Closing at a Distance
In addition, Lindsay Martin says she’s seen subtle differences in the process since the pandemic began, particularly when it comes to closing. Martin says:
“The main change we've seen is how people are choosing to close. To limit risk of exposure, most are not going into the attorney's office to sign their closing paperwork as they normally would, but rather are having the closing attorney act as a Power of Attorney for their home closing. All documents are being reviewed over phone and email rather than in person, and we’ve been lucky enough to not see significant delays in closing or any lending issues.”
In Ohio, Columbus-area Realtor James Culwell has seen other ways people have gotten creative with the closing process, noting that in his state where closings typically take 30-45 days, it’s now closer to 45-60 days.
“Title companies are doing closings in a safe manner and giving parties options on how they want to do it,” Culwell says. “One option is even ‘curbside closings,’ where the parties stay in their car, and the title representative comes out to the car for signatures.”
Allow Extra Time
McDermott says that in his experience in his state, closings have been pushed back about 15 days on average, similar to Ohio. “Closings are taking longer, given some appraisals have been delayed due to stay-at-home orders,” McDermot says. “Lenders are also experiencing delayed turn times for underwriting and issues like reverification of employment.”
Robyn Flint also points out that closing dates are being pushed back due to a delay in titles being issued—title companies are closing or shifting to work-from-home, and some counties don’t allow digital documents. Only 2,100 counties out of the 3,141 counties/parishes in the U.S. provide some electronic access to their property records, according to CNBC.
Another piece of the homebuying process, Certificates of Continued Occupancy—which are required in many places across the country (specifically the northeast) to close on a home—are also causing delays. This certificate ensures that the home has been inspected and is up to code.

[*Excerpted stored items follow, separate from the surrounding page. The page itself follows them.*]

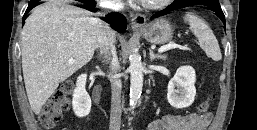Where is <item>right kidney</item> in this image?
<instances>
[{"mask_svg": "<svg viewBox=\"0 0 257 130\" xmlns=\"http://www.w3.org/2000/svg\"><path fill=\"white\" fill-rule=\"evenodd\" d=\"M86 79V74H82L77 78L72 99L73 111L80 118L87 116L91 110V98L85 89Z\"/></svg>", "mask_w": 257, "mask_h": 130, "instance_id": "1", "label": "right kidney"}]
</instances>
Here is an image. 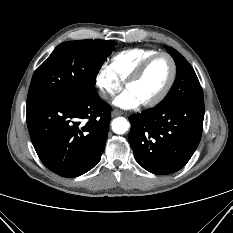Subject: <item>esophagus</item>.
Returning a JSON list of instances; mask_svg holds the SVG:
<instances>
[{
  "mask_svg": "<svg viewBox=\"0 0 233 233\" xmlns=\"http://www.w3.org/2000/svg\"><path fill=\"white\" fill-rule=\"evenodd\" d=\"M111 114H112V117H116V116L122 115L123 112L121 110L114 109Z\"/></svg>",
  "mask_w": 233,
  "mask_h": 233,
  "instance_id": "1",
  "label": "esophagus"
}]
</instances>
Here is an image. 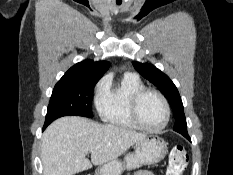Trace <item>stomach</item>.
I'll list each match as a JSON object with an SVG mask.
<instances>
[{
  "mask_svg": "<svg viewBox=\"0 0 233 175\" xmlns=\"http://www.w3.org/2000/svg\"><path fill=\"white\" fill-rule=\"evenodd\" d=\"M167 154L166 142L158 136H146L135 144L134 152L128 153L124 161L115 159L99 166L95 175H121L124 170H133L142 165L156 164Z\"/></svg>",
  "mask_w": 233,
  "mask_h": 175,
  "instance_id": "0dacf381",
  "label": "stomach"
}]
</instances>
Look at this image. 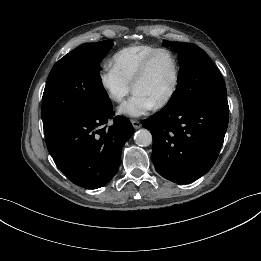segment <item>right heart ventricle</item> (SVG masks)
I'll list each match as a JSON object with an SVG mask.
<instances>
[{
  "label": "right heart ventricle",
  "mask_w": 261,
  "mask_h": 261,
  "mask_svg": "<svg viewBox=\"0 0 261 261\" xmlns=\"http://www.w3.org/2000/svg\"><path fill=\"white\" fill-rule=\"evenodd\" d=\"M158 48L149 44L124 47L113 54L110 59V66L131 84L144 59Z\"/></svg>",
  "instance_id": "right-heart-ventricle-1"
}]
</instances>
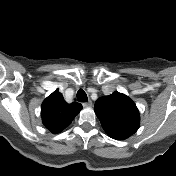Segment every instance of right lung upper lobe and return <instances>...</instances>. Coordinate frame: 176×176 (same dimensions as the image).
Segmentation results:
<instances>
[{
  "label": "right lung upper lobe",
  "instance_id": "1",
  "mask_svg": "<svg viewBox=\"0 0 176 176\" xmlns=\"http://www.w3.org/2000/svg\"><path fill=\"white\" fill-rule=\"evenodd\" d=\"M81 109L80 103H66L59 89H56L42 103L43 124L52 133H60L72 122Z\"/></svg>",
  "mask_w": 176,
  "mask_h": 176
}]
</instances>
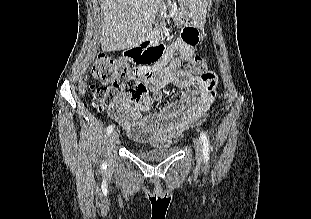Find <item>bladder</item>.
Segmentation results:
<instances>
[{
  "mask_svg": "<svg viewBox=\"0 0 311 219\" xmlns=\"http://www.w3.org/2000/svg\"><path fill=\"white\" fill-rule=\"evenodd\" d=\"M134 150L139 157L145 160L158 161L175 155L179 151V147L162 146L148 149L144 147H136Z\"/></svg>",
  "mask_w": 311,
  "mask_h": 219,
  "instance_id": "obj_1",
  "label": "bladder"
}]
</instances>
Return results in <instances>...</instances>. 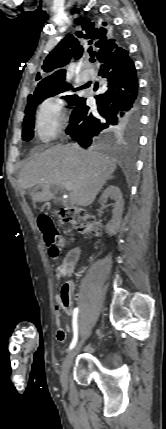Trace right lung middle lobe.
<instances>
[{
  "mask_svg": "<svg viewBox=\"0 0 166 429\" xmlns=\"http://www.w3.org/2000/svg\"><path fill=\"white\" fill-rule=\"evenodd\" d=\"M71 87L67 86L65 81L56 84H40L37 85L33 95H30L27 100V106L25 109V118L23 121V132L22 138L24 141H29L34 135V120L37 106L48 97H52L59 93L69 90ZM77 89H73L76 91ZM64 98V97H62ZM69 105H74L78 99L77 95L65 96Z\"/></svg>",
  "mask_w": 166,
  "mask_h": 429,
  "instance_id": "dd1d6c3e",
  "label": "right lung middle lobe"
}]
</instances>
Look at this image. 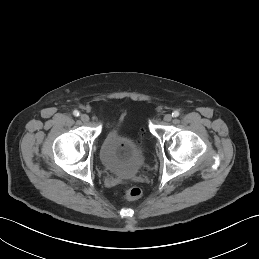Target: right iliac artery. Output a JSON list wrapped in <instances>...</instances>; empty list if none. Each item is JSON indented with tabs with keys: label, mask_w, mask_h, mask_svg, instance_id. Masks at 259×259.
Instances as JSON below:
<instances>
[{
	"label": "right iliac artery",
	"mask_w": 259,
	"mask_h": 259,
	"mask_svg": "<svg viewBox=\"0 0 259 259\" xmlns=\"http://www.w3.org/2000/svg\"><path fill=\"white\" fill-rule=\"evenodd\" d=\"M73 115L76 116V117H78V116L80 115V113H79L78 110H74V111H73Z\"/></svg>",
	"instance_id": "right-iliac-artery-1"
}]
</instances>
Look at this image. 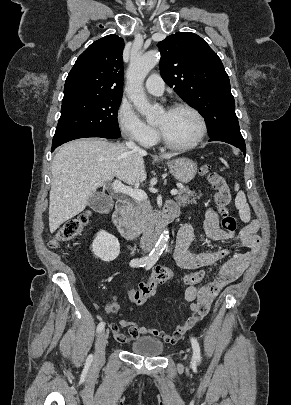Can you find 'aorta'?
<instances>
[{"label":"aorta","mask_w":291,"mask_h":405,"mask_svg":"<svg viewBox=\"0 0 291 405\" xmlns=\"http://www.w3.org/2000/svg\"><path fill=\"white\" fill-rule=\"evenodd\" d=\"M160 59L157 50L148 51L142 55L131 57L127 70V93L138 112L145 116L147 121H153L158 115V109L152 106L145 95L143 82L148 73L158 64ZM168 231H164L154 248L148 255L151 261H157L163 253L168 241Z\"/></svg>","instance_id":"aorta-1"}]
</instances>
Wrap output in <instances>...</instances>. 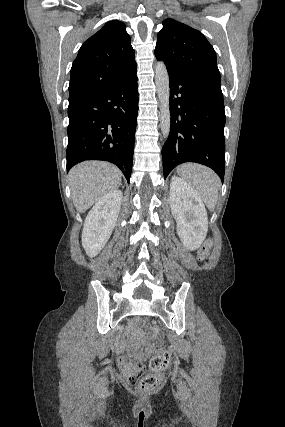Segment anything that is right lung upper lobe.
Returning a JSON list of instances; mask_svg holds the SVG:
<instances>
[{"instance_id":"obj_1","label":"right lung upper lobe","mask_w":285,"mask_h":427,"mask_svg":"<svg viewBox=\"0 0 285 427\" xmlns=\"http://www.w3.org/2000/svg\"><path fill=\"white\" fill-rule=\"evenodd\" d=\"M136 72L125 24L110 21L81 46L71 68L69 101L123 84Z\"/></svg>"}]
</instances>
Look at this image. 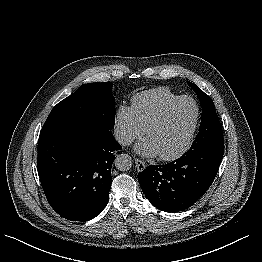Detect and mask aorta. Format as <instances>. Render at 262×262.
Returning <instances> with one entry per match:
<instances>
[{
    "label": "aorta",
    "mask_w": 262,
    "mask_h": 262,
    "mask_svg": "<svg viewBox=\"0 0 262 262\" xmlns=\"http://www.w3.org/2000/svg\"><path fill=\"white\" fill-rule=\"evenodd\" d=\"M114 163L116 169L120 171H128L131 169L133 161L128 154H120L116 157Z\"/></svg>",
    "instance_id": "762f6f07"
}]
</instances>
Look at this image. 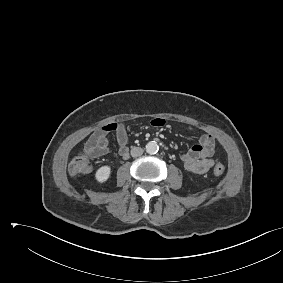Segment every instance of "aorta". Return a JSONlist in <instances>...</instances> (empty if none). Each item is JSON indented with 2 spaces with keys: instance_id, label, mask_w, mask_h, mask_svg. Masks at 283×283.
<instances>
[{
  "instance_id": "762f6f07",
  "label": "aorta",
  "mask_w": 283,
  "mask_h": 283,
  "mask_svg": "<svg viewBox=\"0 0 283 283\" xmlns=\"http://www.w3.org/2000/svg\"><path fill=\"white\" fill-rule=\"evenodd\" d=\"M158 150H159V146L155 141H151V142L147 143L146 151L149 154H154V153L158 152Z\"/></svg>"
}]
</instances>
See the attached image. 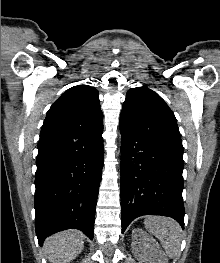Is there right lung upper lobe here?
Segmentation results:
<instances>
[{"label": "right lung upper lobe", "instance_id": "obj_1", "mask_svg": "<svg viewBox=\"0 0 220 263\" xmlns=\"http://www.w3.org/2000/svg\"><path fill=\"white\" fill-rule=\"evenodd\" d=\"M98 95L89 85H77L64 92L49 109L40 140L73 139L102 129Z\"/></svg>", "mask_w": 220, "mask_h": 263}]
</instances>
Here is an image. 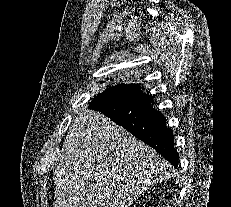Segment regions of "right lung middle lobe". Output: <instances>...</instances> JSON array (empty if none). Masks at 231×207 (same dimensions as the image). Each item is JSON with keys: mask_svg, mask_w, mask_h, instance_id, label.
I'll return each mask as SVG.
<instances>
[{"mask_svg": "<svg viewBox=\"0 0 231 207\" xmlns=\"http://www.w3.org/2000/svg\"><path fill=\"white\" fill-rule=\"evenodd\" d=\"M123 84H118L114 87L106 89L103 93H100V100L113 101L115 99H120L125 95L123 91ZM97 97V96H96Z\"/></svg>", "mask_w": 231, "mask_h": 207, "instance_id": "right-lung-middle-lobe-1", "label": "right lung middle lobe"}]
</instances>
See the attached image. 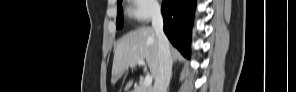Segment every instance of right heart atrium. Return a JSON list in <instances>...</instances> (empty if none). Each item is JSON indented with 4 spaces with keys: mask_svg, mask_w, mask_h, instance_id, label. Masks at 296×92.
Returning <instances> with one entry per match:
<instances>
[{
    "mask_svg": "<svg viewBox=\"0 0 296 92\" xmlns=\"http://www.w3.org/2000/svg\"><path fill=\"white\" fill-rule=\"evenodd\" d=\"M159 4L154 0L130 1L127 14L138 23H146L159 14Z\"/></svg>",
    "mask_w": 296,
    "mask_h": 92,
    "instance_id": "1",
    "label": "right heart atrium"
}]
</instances>
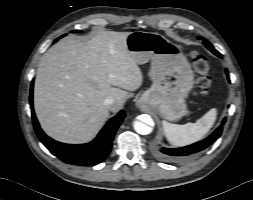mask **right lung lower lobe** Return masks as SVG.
<instances>
[{
	"instance_id": "98d812e1",
	"label": "right lung lower lobe",
	"mask_w": 253,
	"mask_h": 200,
	"mask_svg": "<svg viewBox=\"0 0 253 200\" xmlns=\"http://www.w3.org/2000/svg\"><path fill=\"white\" fill-rule=\"evenodd\" d=\"M29 100L37 136L52 154L68 164L93 165L102 162L109 154L115 132L125 118L124 111H120L107 122L98 136L90 143L82 145L64 144L49 138L40 128L33 110V83Z\"/></svg>"
}]
</instances>
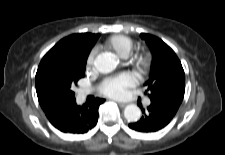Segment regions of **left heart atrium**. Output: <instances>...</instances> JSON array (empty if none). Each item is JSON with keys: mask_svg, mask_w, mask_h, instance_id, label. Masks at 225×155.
Segmentation results:
<instances>
[{"mask_svg": "<svg viewBox=\"0 0 225 155\" xmlns=\"http://www.w3.org/2000/svg\"><path fill=\"white\" fill-rule=\"evenodd\" d=\"M137 82L138 79L134 74L125 72L117 76L107 78L102 84L101 91L107 96L120 98L124 96L127 89L134 87Z\"/></svg>", "mask_w": 225, "mask_h": 155, "instance_id": "left-heart-atrium-1", "label": "left heart atrium"}]
</instances>
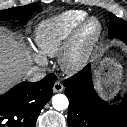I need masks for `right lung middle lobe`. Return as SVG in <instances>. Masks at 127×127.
Instances as JSON below:
<instances>
[{
	"label": "right lung middle lobe",
	"mask_w": 127,
	"mask_h": 127,
	"mask_svg": "<svg viewBox=\"0 0 127 127\" xmlns=\"http://www.w3.org/2000/svg\"><path fill=\"white\" fill-rule=\"evenodd\" d=\"M37 8L36 3L26 6L14 7L0 11V20L24 19L30 16Z\"/></svg>",
	"instance_id": "dd1d6c3e"
}]
</instances>
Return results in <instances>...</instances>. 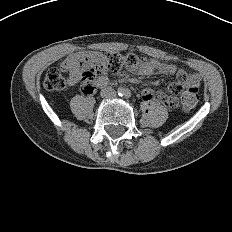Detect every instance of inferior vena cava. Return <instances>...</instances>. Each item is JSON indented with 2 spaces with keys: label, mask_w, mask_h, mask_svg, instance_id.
I'll use <instances>...</instances> for the list:
<instances>
[{
  "label": "inferior vena cava",
  "mask_w": 232,
  "mask_h": 232,
  "mask_svg": "<svg viewBox=\"0 0 232 232\" xmlns=\"http://www.w3.org/2000/svg\"><path fill=\"white\" fill-rule=\"evenodd\" d=\"M101 96L104 98H113L116 96V91L111 87H107L101 91Z\"/></svg>",
  "instance_id": "inferior-vena-cava-1"
}]
</instances>
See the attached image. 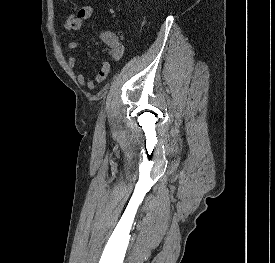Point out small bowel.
<instances>
[{
  "label": "small bowel",
  "mask_w": 275,
  "mask_h": 263,
  "mask_svg": "<svg viewBox=\"0 0 275 263\" xmlns=\"http://www.w3.org/2000/svg\"><path fill=\"white\" fill-rule=\"evenodd\" d=\"M94 12L95 7L87 5L78 8L67 17L64 27L69 34L67 43L69 50H76L79 47L76 32L82 28L84 21L88 20ZM100 38L108 47L109 55L116 61L120 60L124 54V44L119 36L111 31H103L100 34ZM68 67L71 71L75 70L76 58L74 56L68 58ZM110 69V63L103 61L93 78H86L82 72H78L76 78L80 85L87 86L89 89H95L97 83H101L106 79Z\"/></svg>",
  "instance_id": "small-bowel-1"
}]
</instances>
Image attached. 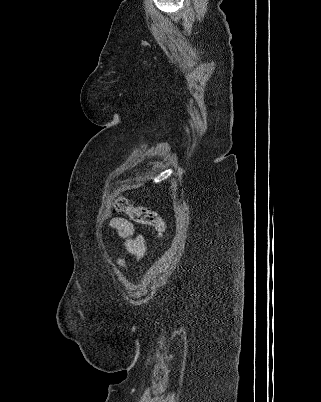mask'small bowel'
<instances>
[{
	"label": "small bowel",
	"instance_id": "1",
	"mask_svg": "<svg viewBox=\"0 0 321 402\" xmlns=\"http://www.w3.org/2000/svg\"><path fill=\"white\" fill-rule=\"evenodd\" d=\"M110 225L122 238L125 239V246L130 254L138 258L144 256L146 251L145 239L141 235H134L133 225L128 220L121 217H115ZM118 264L121 267H126V264L122 259H118Z\"/></svg>",
	"mask_w": 321,
	"mask_h": 402
}]
</instances>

“Right now, with many local governments closed and with the inspectors themselves not willing to go into the home, this has been paused. I think one thing people are doing to get around that is they have addendum [to the purchase agreement] where they retroactively get [the certificate],” says Jennifer Gralitzer, a New Jersey-based Neighborhoods.com agent. “The only problem is that that inspection could turn up things that are not up to code, so you could potentially be taking ownership of a property that may have safety issues. It’s at the risk of the buyer.”
Generally speaking, there are still many unknowns in terms of real estate and the coronavirus, says Than Merrill, real estate investor and CEO of FortuneBuilders, a real estate education company. Merrill says:
“The country has been in a holding pattern for roughly one month, which is only beginning to shed light on how long real estate closing may be extended. In the meantime, banks have been proactive in anticipating future delays—many U.S. banking regulators have already granted lenders more time to conduct every step of the closing process, and regulators have announced that they will extend the window to 120 days for lenders to conduct things like appraisals. That’s not to say lenders expect closings to take an additional 120 days, but rather they do expect a bottleneck of pent-up demand to delay the closing process for many Americans.”
So-called coronavirus clauses vary from state to state, but Merrill expects states will exceedingly add exceptions to their contracts to give buyers and sellers more confidence.
“While many contingencies may not mention the virus by name, the financial hardships ushered in by the current pandemic may enable some homebuyers to remove themselves from a deal,” Merrill says. “Instead of risking losing out on future transactions, implementing [coronavirus-related] addenda should stimulate more purchases moving forward.”